■ Task description
Would you please repeat all of the data exactly, omitting the pictures?

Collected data

○ ○ ○ ○ ○

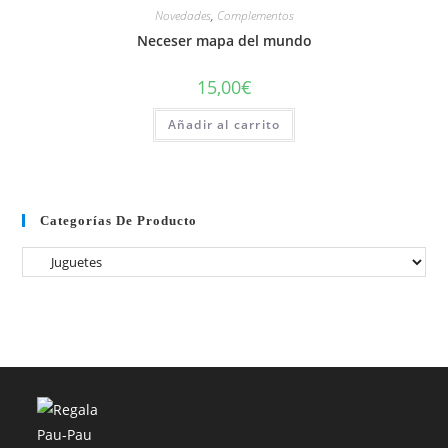
Novedades
,
Complementos
Neceser mapa del mundo
15,00
€
Añadir al carrito
Categorías De Producto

○ ○ ○ ○ ○

■ Result of the task
Novedades
,
Complementos
Neceser mapa del mundo
15,00
€
Añadir al carrito
Categorías De Producto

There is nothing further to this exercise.